As you can see, the Poisson distribution underestimates the number of empty nests in the data, and overestimates the number of nests with either 1 or 2 eggs. To address this, you are asked to modify the implementation of the EM algorithm contained in the Reading "Sample code for EM example 1" so that you can fit a mixture between a point mass at zero and a Poisson distribution (we call this a "Zero-Inflated Poisson" distribution)
$$
f(x) = w \delta_0(x) + (1-w) \frac{e^{-\lambda} \lambda^x}{x!}, \quad x \in \{0, 1, 2, \ldots\}
$$ {#eq-zip-mixture}
where $w$ is the weight associated with the point mass at zero, $\lambda$ is the parameter of the Poisson distribution, and $\delta_0(x)$ represents the degenerate distribution placing all of its mass at zero.
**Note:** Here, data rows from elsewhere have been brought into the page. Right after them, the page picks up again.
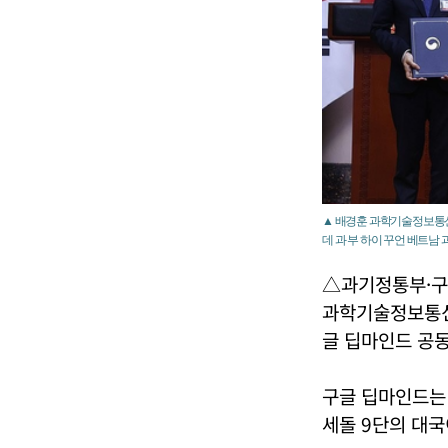
▲ 배경훈 과학기술정보통신부
데 과 부 하이 꾸언 베트남
△과기정통부·구글
과학기술정보통신부
글 딥마인드 공동
구글 딥마인드는 
세돌 9단의 대국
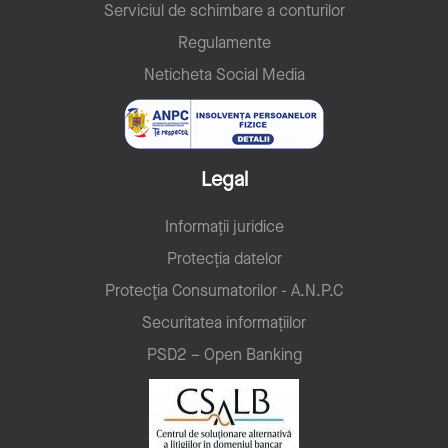
Serviciul de schimbare a conturilor
Regulamente
Neticheta Social Media
Legal
Informații juridice
Protecția datelor
Protecţia Consumatorilor - A.N.P.C
Securitatea informațiilor
PSD2 – Open Banking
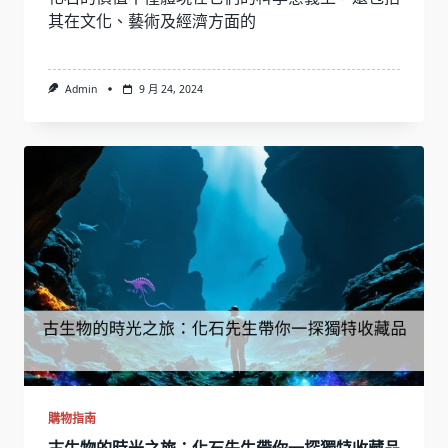
其在文化、藝術及經濟方面的
Admin
9 月 24, 2024
購物指南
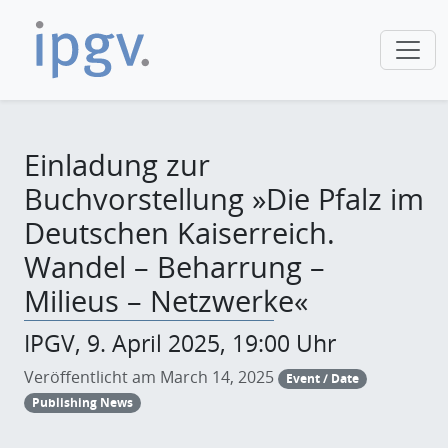
Einladung zur
Buchvorstellung »Die Pfalz im
Deutschen Kaiserreich.
Wandel – Beharrung –
Milieus – Netzwerke«
IPGV, 9. April 2025, 19:00 Uhr
Veröffentlicht am March 14, 2025
Event / Date
Publishing News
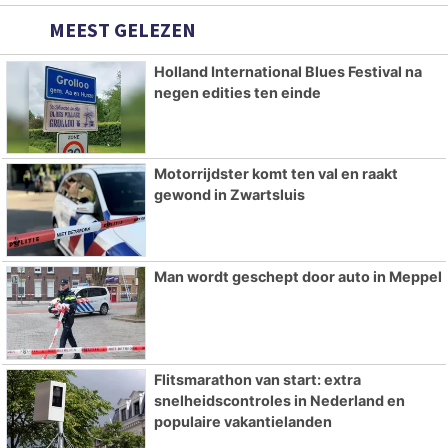
MEEST GELEZEN
Holland International Blues Festival na
negen edities ten einde
Motorrijdster komt ten val en raakt
gewond in Zwartsluis
Man wordt geschept door auto in Meppel
Flitsmarathon van start: extra
snelheidscontroles in Nederland en
populaire vakantielanden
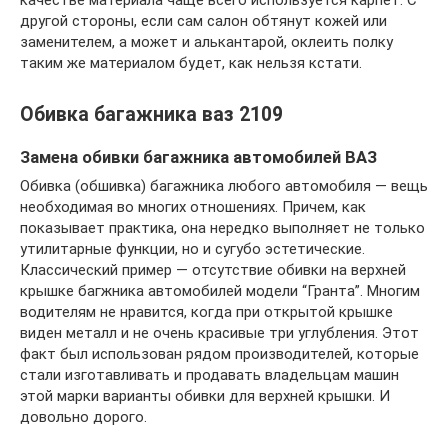
качестве материала чаще всего используется карпет. С
другой стороны, если сам салон обтянут кожей или
заменителем, а может и алькантарой, оклеить полку
таким же материалом будет, как нельзя кстати.
Обивка багажника ваз 2109
Замена обивки багажника автомобилей ВАЗ
Обивка (обшивка) багажника любого автомобиля — вещь
необходимая во многих отношениях. Причем, как
показывает практика, она нередко выполняет не только
утилитарные функции, но и сугубо эстетические.
Классический пример — отсутствие обивки на верхней
крышке багжника автомобилей модели “Гранта”. Многим
водителям не нравится, когда при открытой крышке
виден металл и не очень красивые три углубления. Этот
факт был использован рядом производителей, которые
стали изготавливать и продавать владельцам машин
этой марки варианты обивки для верхней крышки. И
довольно дорого.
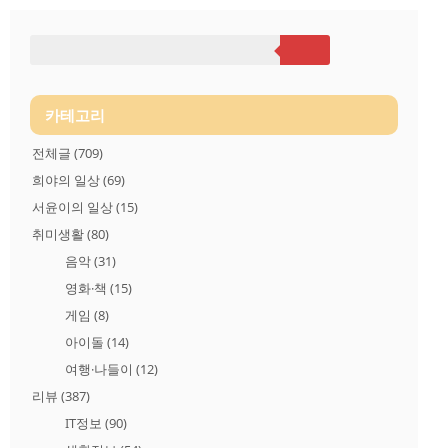
고구마생산협회"에서 지리적표시 등록한 해남고구마 입니다 요
즘은 다양한 생산,유통방식으로 이름만 봐서는 해당 지역에서 생
산된 농작물인지 믿기가 어렵습니다. 일례로 고구마로 유명한 해
남고구마 이지만. 타지역에서 생산된 고구마를 해남으로 가져와
포장해 팔아도 해남고구마인거죠 구입한 소비자로서는 사기당
한 느낌일것입니다 이럴때 지리적표시제도가 유용합니다. 지리
적표시등록품은 관련 법에 의해 해당 지역 생산과 가공이 제한되
어..
카테고리
전체글
(709)
희야의 일상
(69)
서윤이의 일상
(15)
취미생활
(80)
음악
(31)
영화·책
(15)
게임
(8)
아이돌
(14)
여행·나들이
(12)
리뷰
(387)
IT정보
(90)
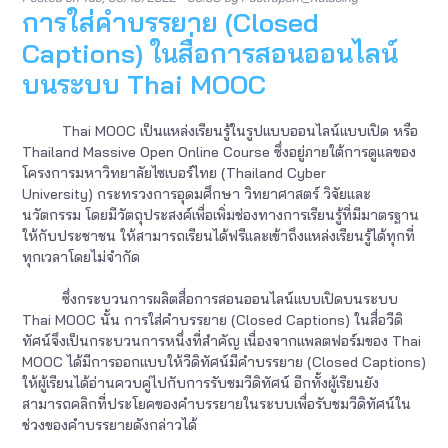
การใส่คำบรรยาย (Closed
ระบ
Thai
Captions) ในสื่อการสอนออนไลน์
MOO
บนระบบ Thai MOOC
Thai MOOC เป็นแหล่งเรียนรู้ในรูปแบบออนไลน์แบบเปิด หรือ
Thailand Massive Open Online Course ซึ่งอยู่ภายใต้การดูแลของ
โครงการมหาวิทยาลัยไซเบอร์ไทย (Thailand Cyber
University) กระทรวงการอุดมศึกษา วิทยาศาสตร์ วิจัยและ
นวัตกรรม โดยมีวัตถุประสงค์เพื่อเพิ่มช่องทางการเรียนรู้ที่มีมาตรฐาน
ให้กับประชาชน ให้สามารถเรียนได้ฟรีและเข้าถึงแหล่งเรียนรู้ได้ทุกที่
ทุกเวลาโดยไม่จำกัด
ซึ่งกระบวนการผลิตสื่อการสอนออนไลน์แบบเปิดบนระบบ
Thai MOOC นั้น การใส่คำบรรยาย (Closed Captions) ในสื่อวีดิ
ทัศน์จึงเป็นกระบวนการหนึ่งที่สำคัญ เนื่องจากแพลตฟอร์มของ Thai
MOOC ได้มีการออกแบบให้วีดิทัศน์มีคำบรรยาย (Closed Captions)
ให้ผู้เรียนได้อ่านควบคู่ไปกับการรับชมวีดิทัศน์ อีกทั้งผู้เรียนยัง
สามารถคลิกที่ประโยคของคำบรรยายในระบบเพื่อรับชมวีดิทัศน์ใน
ช่วงของคำบรรยายดังกล่าวได้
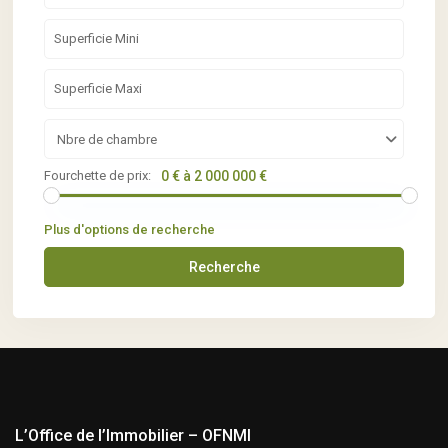
Nbre de chambre
Fourchette de prix:
0 € à 2 000 000 €
Plus d'options de recherche
Recherche
L’Office de l’Immobilier – OFNMI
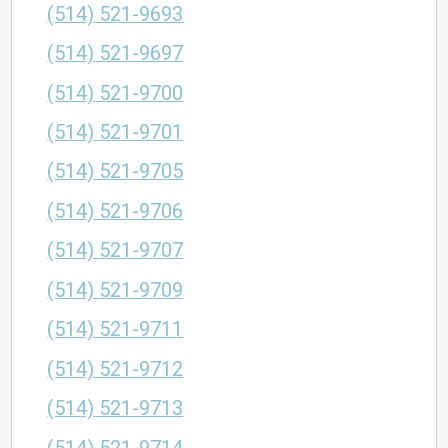
(514) 521-9693
(514) 521-9697
(514) 521-9700
(514) 521-9701
(514) 521-9705
(514) 521-9706
(514) 521-9707
(514) 521-9709
(514) 521-9711
(514) 521-9712
(514) 521-9713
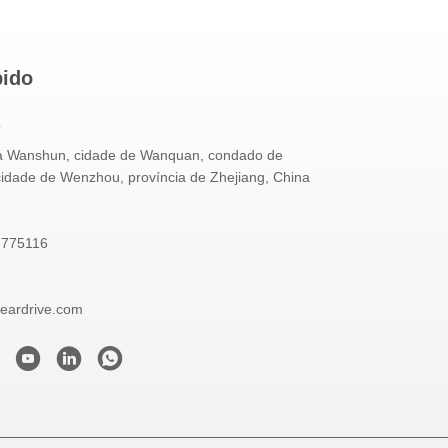
pido
o
 Wanshun, cidade de Wanquan, condado de
cidade de Wenzhou, província de Zhejiang, China
7775116
eardrive.com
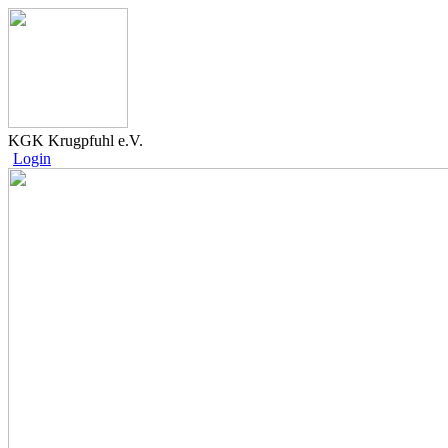
KGK Krugpfuhl e.V.
Login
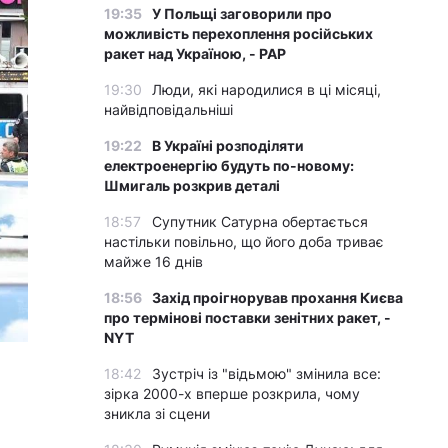
19:35
У Польщі заговорили про
можливість перехоплення російських
ракет над Україною, - PAP
19:30
Люди, які народилися в ці місяці,
найвідповідальніші
19:22
В Україні розподіляти
електроенергію будуть по-новому:
Шмигаль розкрив деталі
18:57
Супутник Сатурна обертається
настільки повільно, що його доба триває
майже 16 днів
18:56
Захід проігнорував прохання Києва
про термінові поставки зенітних ракет, -
NYT
18:42
Зустріч із "відьмою" змінила все:
зірка 2000-х вперше розкрила, чому
зникла зі сцени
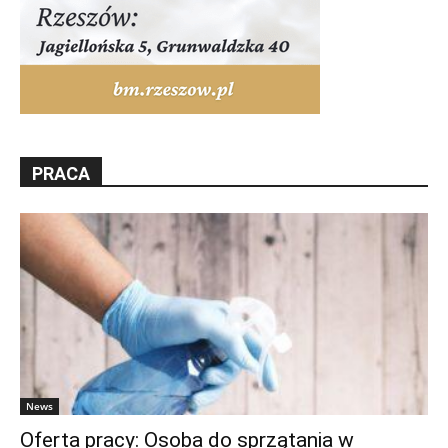
PRACA
News
Oferta pracy: Osoba do sprzątania w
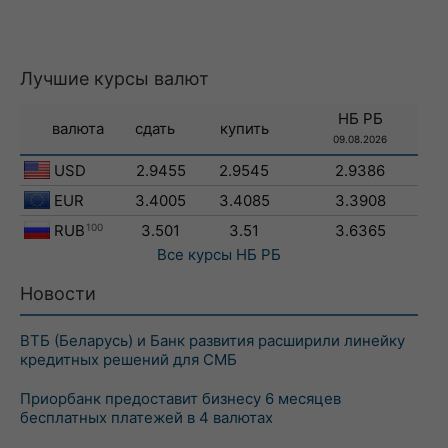
Лучшие курсы валют
НБ РБ
валюта
сдать
купить
09.08.2026
USD
2.9455
2.9545
2.9386
EUR
3.4005
3.4085
3.3908
RUB
100
3.501
3.51
3.6365
Все курсы
НБ РБ
Новости
ВТБ (Беларусь) и Банк развития расширили линейку
кредитных решений для СМБ
Приорбанк предоставит бизнесу 6 месяцев
бесплатных платежей в 4 валютах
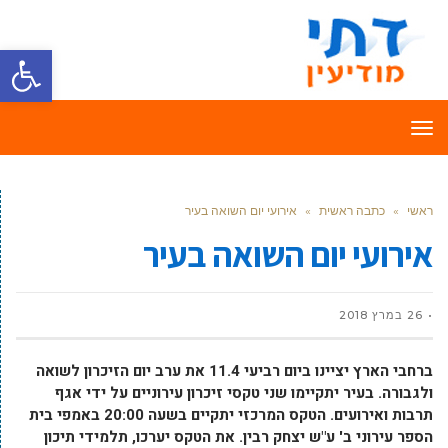
פתח סרגל
תפריט
ראשי
»
כתבה ראשית
»
אירועי יום השואה בעיר
אירועי יום השואה בעיר
26 במרץ 2018
ברחבי הארץ יציינו ביום רביעי 11.4 את ערב יום הזיכרון לשואה
ולגבורה. בעיר יתקיימו שני טקסי זיכרון עירוניים על ידי אגף
תרבות ואירועים. הטקס המרכזי יתקיים בשעה 20:00 באמפי בית
הספר עירוני ב' ע"ש יצחק רבין. את הטקס יערכו, תלמידי תיכון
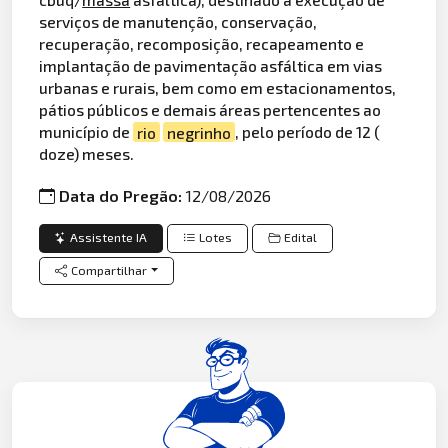
serviços de manutenção, conservação,
recuperação, recomposição, recapeamento e
implantação de pavimentação asfáltica em vias
urbanas e rurais, bem como em estacionamentos,
pátios públicos e demais áreas pertencentes ao
município de
rio
negrinho
, pelo período de 12 (
doze) meses.
Data do Pregão:
12/08/2026
Assistente IA
Lotes
Edital
Compartilhar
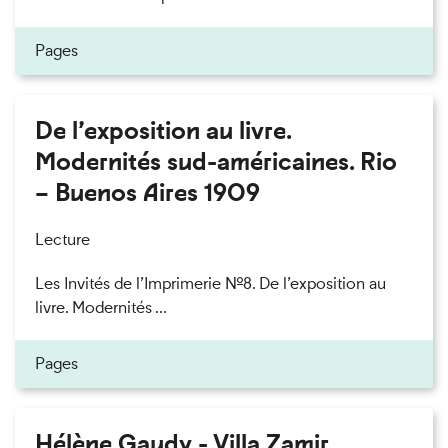
Pages
De l’exposition au livre.
Modernités sud-américaines. Rio
– Buenos Aires 1909
Lecture
Les Invités de l’Imprimerie n°8. De l’exposition au
livre. Modernités ...
Pages
Hélène Gaudy - Villa Zamir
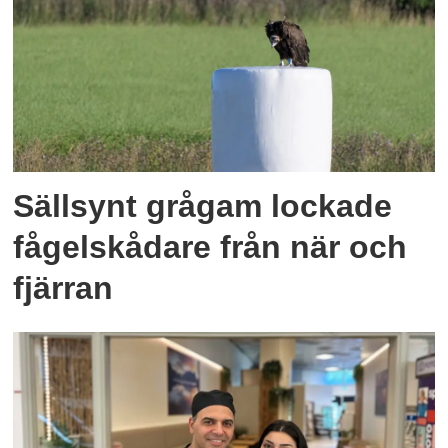
Sällsynt grågam lockade
fågelskådare från när och
fjärran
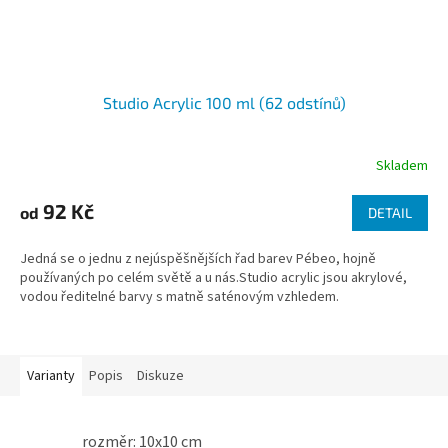
Studio Acrylic 100 ml (62 odstínů)
Skladem
92 Kč
od
DETAIL
Jedná se o jednu z nejúspěšnějších řad barev Pébeo, hojně
používaných po celém světě a u nás.Studio acrylic jsou akrylové,
vodou ředitelné barvy s matně saténovým vzhledem.
Varianty
Popis
Diskuze
rozměr: 10x10 cm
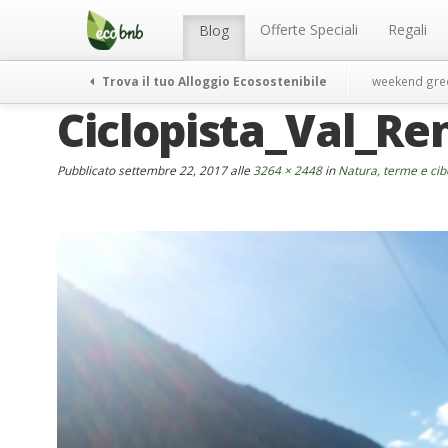
Menu
Salta
al
Offerte Speciali
Regali
Blog
contenuto
Trova il tuo Alloggio Ecosostenibile
weekend gre
Ciclopista_Val_R
Pubblicato
settembre 22, 2017
alle
3264 × 2448
in
Natura, terme e cib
- You then should run your algorithm with the data contained in `nestsize.csv` and report the values of the estimates that you obtained, rounded to two decimal places.
:::
::: {.callout-note}
### Grading overview
The code you generate should follow the same structure as "Sample code for EM example 1". Peer reviewers will be asked to check whether the different pieces of code have been adequately modified to reflect the fact that
1. you provided a reasonable initial point for you algorithm,
2. the observation-specific weights $v_i,k$ are computed correctly (E step),
3. the formulas for the maximum of the $Q$ functions are correct (M step),
4. the converge check is correct, and
5. the numerical values that you obtain are correct.
To simplify the peer-review process, assume that component 1 corresponds to the point mass at zero, while component 2 corresponds to the Poisson distribution.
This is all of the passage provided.